On arrival at Möwe Bay we had to deflate our tyres to around one bar to do some 4×4 driving in deep sand in order to reach our next destination: the beautiful Shipwreck Lodge – finally we were at the Skeleton Coast, truly Off the Beaten Track! The lodge is located in the Skeleton Coast Central Concession between the Hoarusib and Hoanib River and has chalets uniquely designed to resemble shipwrecks nestled between the dunes with a view of the Atlantic Ocean.
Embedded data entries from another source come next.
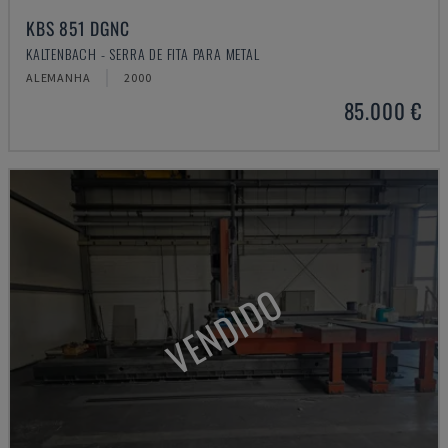
KBS 851 DGNC
KALTENBACH - SERRA DE FITA PARA METAL
ALEMANHA
2000
85.000 €
VENDIDO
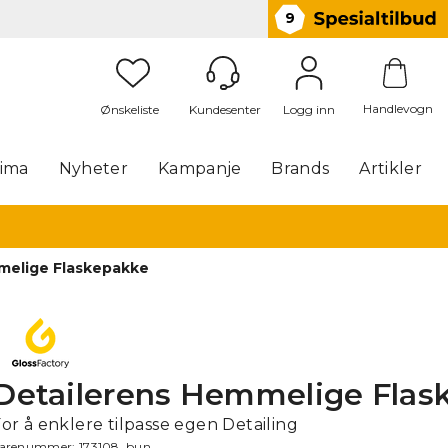
9
Handlevogn
Logg inn
lima
Nyheter
Kampanje
Brands
Artikler
melige Flaskepakke
Detailerens Hemmelige Flas
or å enklere tilpasse egen Detailing
arenummer:
173108_bun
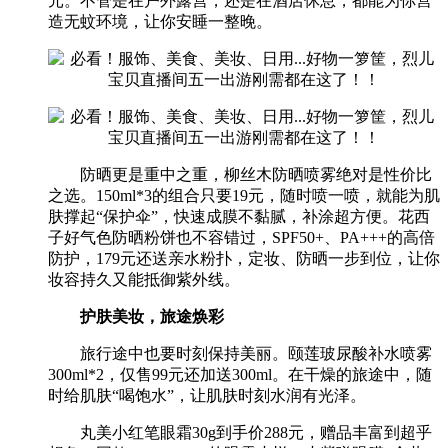
元。不管是在户外露营，还是在酒店休息，都能为你营
造无蚊环境，让你安睡一整晚。
防晒更是重中之重，柳丝木防晒喷雾绝对是性价比
之选。150ml*3的组合只要19元，随时喷一喷，就能为肌
肤撑起“保护伞”，快速成膜不黏腻，补涂超方便。花西
子好气色防晒粉饼也不容错过，SPF50+、PA+++的高倍
防护，179元还送亲水粉扑，定妆、防晒一步到位，让你
妆容持久又能抵御紫外线。
护肤美妆，旅途焕彩
旅行途中也要时刻保持美丽。颐莲玻尿酸补水喷雾
300ml*2，仅售99元还加送300ml。在干燥的旅途中，随
时给肌肤“喝饱水”，让肌肤时刻水润有光泽。
丸美小红笔眼霜30g到手价288元，赠品丰富到超乎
The chalets are a unique combination of rustic and modern décor and the fireplace was a welcome friend on the first night at the lodge. During the day, temperatures hover around a very pleasant 21 to 25 degrees Celsius but be warned – the mornings and evenings can be chilly, especially on an open game drive. We had a cold font on the first day and temperatures were around 12 degrees Celsius during the day accompanied by a cold wind.

One of the activities at the lodge is a visit to the local Suiderkus and Karimona shipwrecks which I thought was very appropriate; other activities enjoyed were the dune walk to the beach, the fun-filled quad biking, sandboarding, running down the Roaring Dunes, a beach lunch and nature drives, exploring the nearby oasis. The Skeleton Coast is simply unique and a must for those who enjoy pure, wild remoteness. There are animals there too: we were hoping to see brown hyena and spotted the tracks a number of times but did not see it. We did however see oryx and springbok.
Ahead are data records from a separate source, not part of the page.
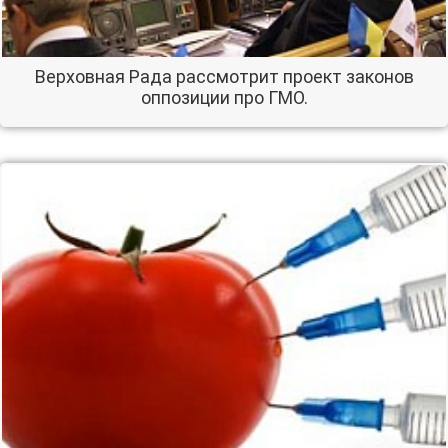
Верховная Рада рассмотрит проект законов
оппозиции про ГМО.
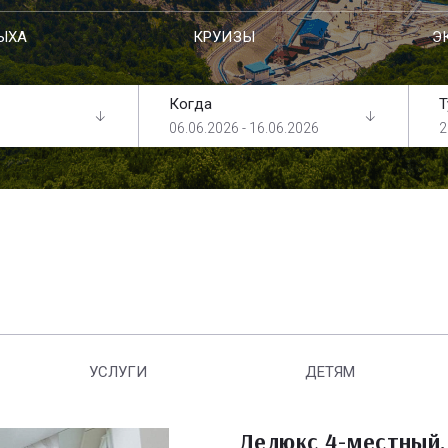
ЫХА
КРУИЗЫ
Э
Когда
Т
06.06.2026 - 16.06.2026
2
УСЛУГИ
ДЕТЯМ
Делюкс 4-местный,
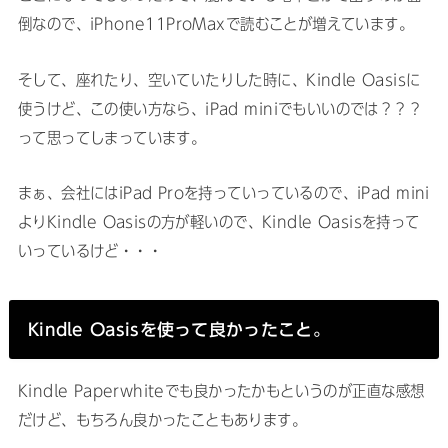
倒なので、iPhone11ProMaxで読むことが増えています。
そして、座れたり、空いていたりした時に、Kindle Oasisに
使うけど、この使い方なら、iPad miniでもいいのでは？？？
って思ってしまっています。
まぁ、会社にはiPad Proを持っていっているので、iPad mini
よりKindle Oasisの方が軽いので、Kindle Oasisを持って
いっているけど・・・
Kindle Oasisを使って良かったこと。
Kindle Paperwhiteでも良かったかもというのが正直な感想
だけど、もちろん良かったこともあります。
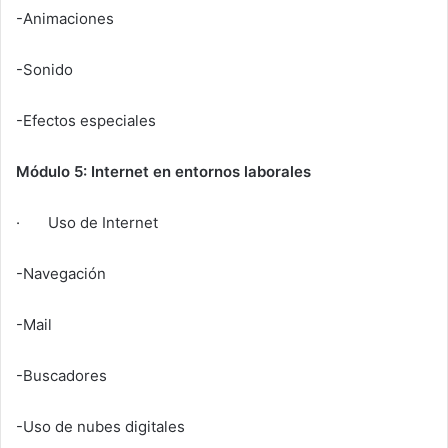
-Animaciones
-Sonido
-Efectos especiales
Módulo 5: Internet en entornos laborales
· Uso de Internet
-Navegación
-Mail
-Buscadores
-Uso de nubes digitales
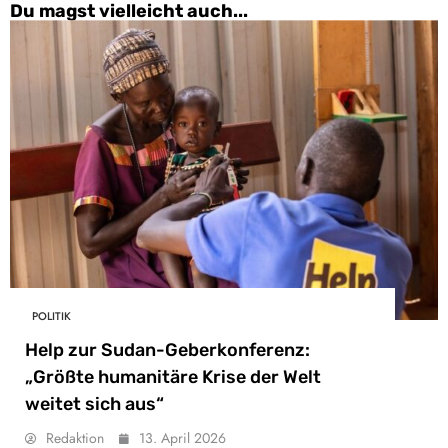
Du magst vielleicht auch...
POLITIK
Help zur Sudan-Geberkonferenz:
„Größte humanitäre Krise der Welt
weitet sich aus“
Redaktion
13. April 2026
We had decided to combine Shipwreck Lodge with a stay with Hoanib Valley Camp which is about 70 kilometres inland and just outside the Skeleton Coast National Park. This allowed us to enjoy a one-of-a-kind self-drive activity through the interior of the Skeleton Coast with a transfer vehicle driving ahead of us.
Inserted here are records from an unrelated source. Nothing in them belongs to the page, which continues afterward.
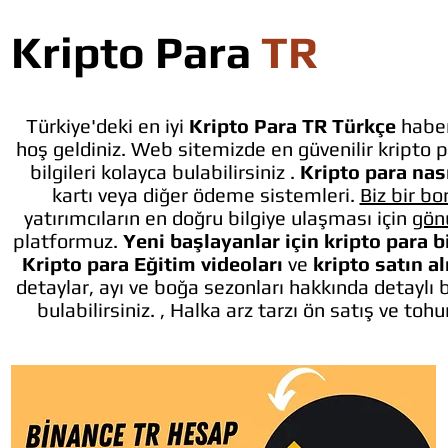
Kripto Para
TR
Türkiye'deki en iyi
Kripto Para TR Türkçe
haber
hoş geldiniz. Web sitemizde en güvenilir kripto p
bilgileri kolayca bulabilirsiniz .
Kripto para nası
kartı veya diğer ödeme sistemleri.
Biz bir bo
yatırımcıların en doğru bilgiye ulaşması için
gön
platformuz.
Yeni başlayanlar için kripto para b
Kripto para Eğitim videoları
ve
kripto satın a
detaylar, ayı ve boğa sezonları hakkında detaylı 
bulabilirsiniz. , Halka arz tarzı ön satış ve toh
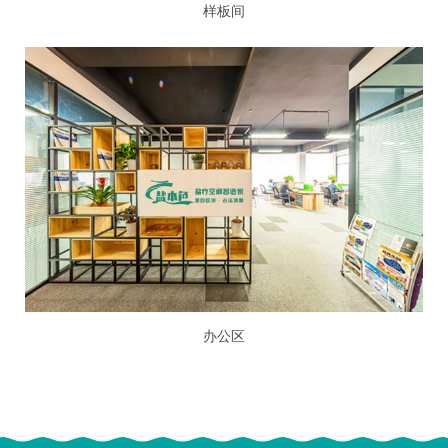
样板间
办公区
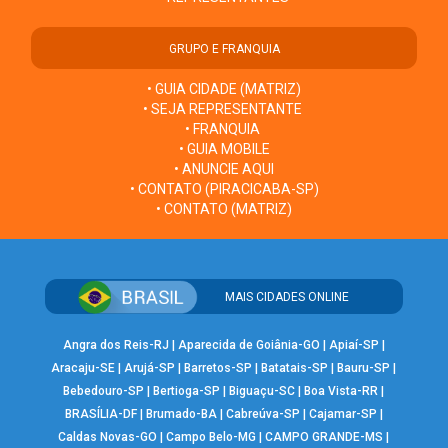
GRUPO E FRANQUIA
• GUIA CIDADE (MATRIZ)
• SEJA REPRESENTANTE
• FRANQUIA
• GUIA MOBILE
• ANUNCIE AQUI
• CONTATO (PIRACICABA-SP)
• CONTATO (MATRIZ)
MAIS CIDADES ONLINE
Angra dos Reis-RJ
|
Aparecida de Goiânia-GO
|
Apiaí-SP
|
Aracaju-SE
|
Arujá-SP
|
Barretos-SP
|
Batatais-SP
|
Bauru-SP
|
Bebedouro-SP
|
Bertioga-SP
|
Biguaçu-SC
|
Boa Vista-RR
|
BRASÍLIA-DF
|
Brumado-BA
|
Cabreúva-SP
|
Cajamar-SP
|
Caldas Novas-GO
|
Campo Belo-MG
|
CAMPO GRANDE-MS
|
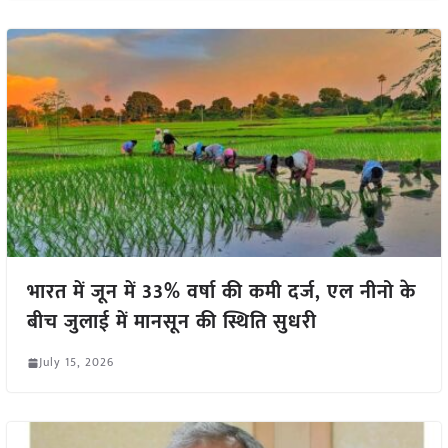
भारत में जून में 33% वर्षा की कमी दर्ज, एल नीनो के
बीच जुलाई में मानसून की स्थिति सुधरी
July 15, 2026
Without the transfer vehicle to guide us we would never been able to find the way to Hoanib Valley Camp! The six-hour drive took us through the Hoarusib riverbed, over soft sand dunes, past rocky outcrops, over gravel plains and always with dramatic landscapes – simply a raw and rugged adventure through the Skeleton Coast.

For the last hour of our transfer, we drove along the dry Hoanib riverbed and saw many of the desert animals the area is famous for. We spotted desert-adapted elephants, oryx, giraffe, ostriches, springbok and African wildcat. One of the guests we met at Shipwreck Lodge had seen lion on the transfer. We also ticked off some wonderful birds of prey and desert birds that are not often seen elsewhere.

Hoanib Valley Camp is a beautiful six-tented lodge set in a spectacularly beautiful landscape and surrounded by mountains on three sides. Days are spent with guides tracking the critically-endangered black rhino as well as desert-adapted elephant and giraffe, blended with visits to a nomadic Himba settlement and nature walks to explore the surroundings in more detail.

The combination of the Shipwreck Lodge and the Hoanib Valley Camp is a must and gives a full picture of the greater Skeleton Coast area. Again, the lodge staff were amazing and we were treated to fabulous food from beginning to end. On the day of departure we received a wonderful packed lunch for the drive home. All in all, it was an incredible adventure!